I did not know that (or I knew it wrong!). So I can put a large SRAM on a cartridge and with some decoding logic I can choose which chunk I want to see in the 64k somewhere? Then why do we need the DMA-style ram expansion if we can just swap 8k pages in "zero" time?
@@Flashy7 I see two fairly large benefits to the REU way of doing things:
1. You can transfer arbitrary-sized units of memory from 1 to 64 KB, rather than being stuck with fixed page boundaries. So if you wanted to, say, transfer just one frame buffer worth of data (as is done by the "Globe" demo), you don't need to swap out a bunch of other data.

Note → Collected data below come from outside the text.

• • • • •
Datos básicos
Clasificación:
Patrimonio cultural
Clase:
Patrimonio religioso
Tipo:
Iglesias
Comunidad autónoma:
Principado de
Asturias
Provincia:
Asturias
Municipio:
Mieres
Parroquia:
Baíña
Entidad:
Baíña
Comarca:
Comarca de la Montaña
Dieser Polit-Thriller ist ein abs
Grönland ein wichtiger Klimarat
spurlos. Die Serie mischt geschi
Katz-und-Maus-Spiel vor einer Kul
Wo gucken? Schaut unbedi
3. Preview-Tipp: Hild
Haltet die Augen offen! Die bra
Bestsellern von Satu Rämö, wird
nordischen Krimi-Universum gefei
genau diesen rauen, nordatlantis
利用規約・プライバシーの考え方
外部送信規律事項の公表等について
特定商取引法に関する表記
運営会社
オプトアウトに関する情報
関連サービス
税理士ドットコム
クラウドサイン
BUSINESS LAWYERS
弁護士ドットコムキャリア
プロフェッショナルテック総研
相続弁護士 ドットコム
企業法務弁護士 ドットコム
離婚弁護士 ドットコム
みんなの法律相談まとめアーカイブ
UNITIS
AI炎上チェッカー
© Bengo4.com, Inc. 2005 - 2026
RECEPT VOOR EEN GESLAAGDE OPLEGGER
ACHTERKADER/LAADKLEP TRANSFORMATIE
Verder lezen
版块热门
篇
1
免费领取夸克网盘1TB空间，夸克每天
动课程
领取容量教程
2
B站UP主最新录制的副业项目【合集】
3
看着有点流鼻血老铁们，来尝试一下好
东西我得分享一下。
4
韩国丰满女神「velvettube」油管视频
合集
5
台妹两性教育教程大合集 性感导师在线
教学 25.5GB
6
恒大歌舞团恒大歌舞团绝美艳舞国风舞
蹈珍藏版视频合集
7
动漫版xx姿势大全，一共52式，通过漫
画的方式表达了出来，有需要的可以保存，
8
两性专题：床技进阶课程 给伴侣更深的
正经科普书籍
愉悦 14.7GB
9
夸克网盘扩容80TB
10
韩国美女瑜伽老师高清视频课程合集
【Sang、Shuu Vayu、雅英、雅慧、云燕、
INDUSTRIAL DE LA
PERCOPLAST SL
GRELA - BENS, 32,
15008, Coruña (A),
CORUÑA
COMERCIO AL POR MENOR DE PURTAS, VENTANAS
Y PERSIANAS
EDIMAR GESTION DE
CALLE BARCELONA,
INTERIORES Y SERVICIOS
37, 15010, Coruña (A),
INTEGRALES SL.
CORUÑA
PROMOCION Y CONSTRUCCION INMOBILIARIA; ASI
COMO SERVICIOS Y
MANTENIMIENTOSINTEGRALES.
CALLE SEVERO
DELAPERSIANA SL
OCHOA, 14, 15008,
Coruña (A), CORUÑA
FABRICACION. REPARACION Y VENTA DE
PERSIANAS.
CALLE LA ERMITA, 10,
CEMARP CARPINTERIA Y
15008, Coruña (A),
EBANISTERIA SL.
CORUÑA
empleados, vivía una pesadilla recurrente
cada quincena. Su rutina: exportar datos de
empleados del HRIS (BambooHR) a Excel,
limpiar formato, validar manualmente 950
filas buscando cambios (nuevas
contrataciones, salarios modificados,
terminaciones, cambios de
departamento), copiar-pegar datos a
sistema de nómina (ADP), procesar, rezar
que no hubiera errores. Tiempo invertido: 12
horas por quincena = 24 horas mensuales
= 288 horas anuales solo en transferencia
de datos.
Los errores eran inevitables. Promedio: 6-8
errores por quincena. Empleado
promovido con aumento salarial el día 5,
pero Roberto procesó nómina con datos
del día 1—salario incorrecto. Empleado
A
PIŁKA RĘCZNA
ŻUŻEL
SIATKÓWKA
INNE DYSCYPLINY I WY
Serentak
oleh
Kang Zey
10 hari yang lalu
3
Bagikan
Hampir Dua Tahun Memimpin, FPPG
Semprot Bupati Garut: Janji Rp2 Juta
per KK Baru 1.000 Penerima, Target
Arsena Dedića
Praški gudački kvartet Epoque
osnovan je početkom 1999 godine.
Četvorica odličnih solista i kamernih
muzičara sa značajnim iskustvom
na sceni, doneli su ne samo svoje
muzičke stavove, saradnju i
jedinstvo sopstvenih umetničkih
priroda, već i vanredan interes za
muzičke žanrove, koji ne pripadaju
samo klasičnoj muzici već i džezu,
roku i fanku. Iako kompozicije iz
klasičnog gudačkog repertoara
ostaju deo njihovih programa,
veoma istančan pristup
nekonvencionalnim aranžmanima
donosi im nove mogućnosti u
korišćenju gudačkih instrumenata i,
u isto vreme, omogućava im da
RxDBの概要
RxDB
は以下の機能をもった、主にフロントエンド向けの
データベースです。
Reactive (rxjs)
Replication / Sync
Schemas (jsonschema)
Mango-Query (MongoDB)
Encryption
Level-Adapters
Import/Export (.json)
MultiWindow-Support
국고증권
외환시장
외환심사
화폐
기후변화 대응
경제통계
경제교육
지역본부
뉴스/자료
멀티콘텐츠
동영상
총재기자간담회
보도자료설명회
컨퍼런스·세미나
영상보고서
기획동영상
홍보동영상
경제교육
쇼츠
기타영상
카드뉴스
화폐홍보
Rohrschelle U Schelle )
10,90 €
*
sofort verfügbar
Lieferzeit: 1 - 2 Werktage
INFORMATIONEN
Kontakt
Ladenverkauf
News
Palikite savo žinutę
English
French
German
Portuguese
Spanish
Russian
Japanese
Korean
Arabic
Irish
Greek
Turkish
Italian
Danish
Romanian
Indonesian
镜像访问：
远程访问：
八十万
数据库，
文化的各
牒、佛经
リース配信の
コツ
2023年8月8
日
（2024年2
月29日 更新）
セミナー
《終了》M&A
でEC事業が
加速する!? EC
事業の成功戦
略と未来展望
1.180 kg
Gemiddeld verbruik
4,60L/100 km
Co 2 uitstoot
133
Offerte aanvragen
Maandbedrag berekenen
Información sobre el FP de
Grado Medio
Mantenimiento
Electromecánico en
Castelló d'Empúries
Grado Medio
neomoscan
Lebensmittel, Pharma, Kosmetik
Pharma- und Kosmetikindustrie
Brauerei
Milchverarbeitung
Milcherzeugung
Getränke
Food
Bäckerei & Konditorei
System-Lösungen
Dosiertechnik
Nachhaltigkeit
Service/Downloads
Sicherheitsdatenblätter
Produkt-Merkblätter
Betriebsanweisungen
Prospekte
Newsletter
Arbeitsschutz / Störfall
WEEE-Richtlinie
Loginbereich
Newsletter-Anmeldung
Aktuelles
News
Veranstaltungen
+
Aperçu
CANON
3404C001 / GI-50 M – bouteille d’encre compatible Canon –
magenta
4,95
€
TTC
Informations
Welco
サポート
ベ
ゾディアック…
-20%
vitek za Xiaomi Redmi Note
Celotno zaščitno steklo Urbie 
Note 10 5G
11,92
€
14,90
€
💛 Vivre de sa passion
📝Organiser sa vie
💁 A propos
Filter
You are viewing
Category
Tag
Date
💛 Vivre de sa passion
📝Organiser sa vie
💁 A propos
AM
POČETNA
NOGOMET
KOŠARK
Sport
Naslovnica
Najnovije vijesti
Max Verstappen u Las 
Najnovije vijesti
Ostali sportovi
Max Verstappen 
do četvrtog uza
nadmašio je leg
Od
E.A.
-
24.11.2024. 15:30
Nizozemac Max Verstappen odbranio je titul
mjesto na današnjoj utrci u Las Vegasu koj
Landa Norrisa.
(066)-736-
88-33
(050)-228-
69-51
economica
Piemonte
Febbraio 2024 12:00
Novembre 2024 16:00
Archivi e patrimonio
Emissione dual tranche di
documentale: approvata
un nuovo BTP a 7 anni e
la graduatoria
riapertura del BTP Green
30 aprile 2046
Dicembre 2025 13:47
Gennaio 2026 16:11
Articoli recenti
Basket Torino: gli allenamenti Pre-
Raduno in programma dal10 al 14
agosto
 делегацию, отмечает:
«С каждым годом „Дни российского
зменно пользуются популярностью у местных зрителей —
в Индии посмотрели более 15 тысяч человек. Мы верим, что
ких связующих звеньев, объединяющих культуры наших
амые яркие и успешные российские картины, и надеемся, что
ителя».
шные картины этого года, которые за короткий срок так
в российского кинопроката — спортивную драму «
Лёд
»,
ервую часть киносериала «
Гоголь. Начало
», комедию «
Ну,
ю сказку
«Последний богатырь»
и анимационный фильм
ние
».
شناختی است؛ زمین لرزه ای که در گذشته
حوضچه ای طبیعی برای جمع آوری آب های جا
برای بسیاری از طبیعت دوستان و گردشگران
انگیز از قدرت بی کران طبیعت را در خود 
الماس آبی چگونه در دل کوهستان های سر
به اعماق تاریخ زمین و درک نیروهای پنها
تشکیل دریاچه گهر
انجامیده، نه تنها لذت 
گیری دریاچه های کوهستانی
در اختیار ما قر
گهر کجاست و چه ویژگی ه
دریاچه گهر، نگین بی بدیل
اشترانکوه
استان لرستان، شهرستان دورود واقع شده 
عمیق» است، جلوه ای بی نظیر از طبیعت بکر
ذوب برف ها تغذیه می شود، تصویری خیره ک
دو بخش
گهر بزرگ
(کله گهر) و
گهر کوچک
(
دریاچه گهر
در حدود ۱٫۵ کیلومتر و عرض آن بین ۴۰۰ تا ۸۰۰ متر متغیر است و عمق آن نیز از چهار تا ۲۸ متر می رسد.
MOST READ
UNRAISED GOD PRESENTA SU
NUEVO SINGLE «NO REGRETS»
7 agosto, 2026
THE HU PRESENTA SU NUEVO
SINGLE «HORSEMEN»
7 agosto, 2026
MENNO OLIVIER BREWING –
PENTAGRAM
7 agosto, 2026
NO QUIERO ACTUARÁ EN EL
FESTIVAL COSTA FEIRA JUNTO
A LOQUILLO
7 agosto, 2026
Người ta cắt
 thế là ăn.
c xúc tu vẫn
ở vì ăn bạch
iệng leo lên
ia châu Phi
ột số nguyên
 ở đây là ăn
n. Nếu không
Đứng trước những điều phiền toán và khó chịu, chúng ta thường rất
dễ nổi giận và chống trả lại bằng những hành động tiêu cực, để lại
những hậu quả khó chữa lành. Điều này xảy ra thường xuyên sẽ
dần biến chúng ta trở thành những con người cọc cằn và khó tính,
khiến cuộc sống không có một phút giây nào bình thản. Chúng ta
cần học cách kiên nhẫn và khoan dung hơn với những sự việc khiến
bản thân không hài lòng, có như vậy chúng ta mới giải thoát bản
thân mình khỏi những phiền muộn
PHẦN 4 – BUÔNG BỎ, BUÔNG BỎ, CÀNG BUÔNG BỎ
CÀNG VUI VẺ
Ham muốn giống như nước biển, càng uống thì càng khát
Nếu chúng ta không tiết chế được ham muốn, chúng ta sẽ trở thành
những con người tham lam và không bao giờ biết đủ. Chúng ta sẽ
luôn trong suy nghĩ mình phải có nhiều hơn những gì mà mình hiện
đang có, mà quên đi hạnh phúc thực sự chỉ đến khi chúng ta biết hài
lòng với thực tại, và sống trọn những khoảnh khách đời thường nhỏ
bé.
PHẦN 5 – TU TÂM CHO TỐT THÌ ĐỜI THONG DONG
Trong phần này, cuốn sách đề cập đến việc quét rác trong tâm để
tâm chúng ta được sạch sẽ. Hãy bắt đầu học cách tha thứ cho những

This is particularly important when working near small areas of important stuff. For example, if your page size is 8 KB and you want to use different memory anywhere under address $2000, a bank switching system would also be switching out your zero page and stack which is almost invariably not what you'd want.
2. The REU leaves all existing address mapping working as it did before, so programs that depend on it need minimal modification, and programs unaware of it have a minimal chance of being broken by it, even if other things in memory (e.g. a TSR program) are simultaneously using it.
Yes. It is truly amazing. Also note that the CX16 has TWO banking areas for RAM. Between A000 and BFFF and between C000 and FFFF. When the memory expansion card is installed it can be loaded with extra RAM chips in the C000 and FFFF address space!!!!
@@svenvandevelde1 You can do roughly same on the C64, which has independent mappings for the following:
• $E000-$FFFF: internal RAM, KERNAL ROM or cartridge (ROMH line)
• $D000-$DFFF: internal RAM, CHAROM, or I/O+colour RAM
• $C000-$CFFF: internal RAM or cartridge (requires decoding on cartridge)
• $A000-$BFFF: internal RAM, BASIC ROM or cartridge (ROMH ine)
• $8000-$AFFF: internal RAM or cartridge (ROML line)
• $1000-$7FFF: internal RAM or cartridge (requires decoding on cartridge)
And of course the C128 has even more powerful mappings.